For the nine months ended September 30, 2008, net cash used in investing
activities totaled $1.9 million. The Company increased its investment
in ESA by $422,000, capital expenditures totaled $600,000, and capitalized
software development costs totaled $530,000. Cash used as collateral
for stand-by letters of credit increased by $358,000, net. The Company
anticipates that its total capital expenditures in 2008 will approximate
$700,000 (of which $600,000 has been spent through September 30, 2008) and
expects to make additional cash investments in ESA of $108,000 in the fourth
quarter of 2008.
Net cash
used in investing activities for the three months ended September 30, 2007
totaled $2.1 million. Capital expenditures totaled $258,000,
capitalized software development costs totaled $513,000 and the Company
increased its investment in ESA by $128,000. Two cash
collateralized stand-by letters of credit expired in 2007 and the $63,000 cash
collateral was released. The Company deposited $1.2 million into a
restricted, interest-bearing account at the Union National Bank (“UNB”) in the
United Arab Emirates as a partial guarantee for the $11.8 million credit
facility that UNB has extended to ESA. The guarantee will remain in
place until the expiration of the ESA credit facility on December 31, 2014 or
earlier if ESA pays down and terminates the credit facility.

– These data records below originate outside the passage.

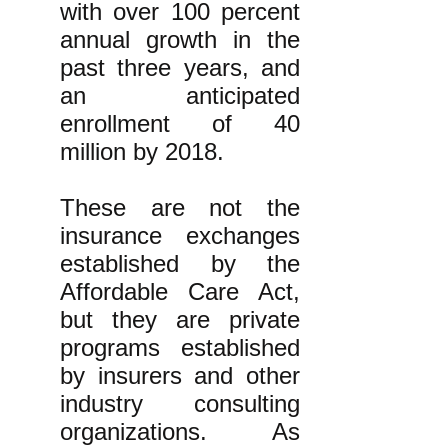
with over 100 percent
annual growth in the
past three years, and
an anticipated
enrollment of 40
million by 2018.
These are not the
insurance exchanges
established by the
Affordable Care Act,
but they are private
programs established
by insurers and other
industry consulting
organizations. As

Cash provided by financing
activities. Cash provided by financing activities for
the nine months ended September 30, 2008 totaled $483,000. The
Company received $571,000 from the issuance of common stock from the exercise of
warrants and employee stock options and spent $88,000 on deferred financing
costs in conjunction with the new Bank of America lines of credit.
In the
nine months ended September 30, 2007, the Company generated $8.0 million from
financing activities. The Company generated net proceeds of $9.2
million from the issuance of 1,666,667 shares of common stock and warrants which
was used to pay down the Laurus Master Fund line of credit. The
Company generated $1.3 million from the exercise of warrants and employee stock
options. The Company recognized a tax benefit of $41,000 related to
employee stock option exercises. The Company paid dividends of
$49,000 to the Series A Cumulative Convertible Preferred stockholders and paid
the $316,000 preferred stock dividend that was due to ManTech since
2003.
Based on
the Company’s forecasted expenditures and cash flow, the Company believes that
it will generate sufficient cash through its normal operations and through the
utilization of its current credit facility to meet its liquidity and working
capital needs in 2008.
Credit
Facilities
On March
28, 2008, the Company entered into two separate revolving line of credit
agreements for two-year revolving lines of credit with Bank of America, N.A.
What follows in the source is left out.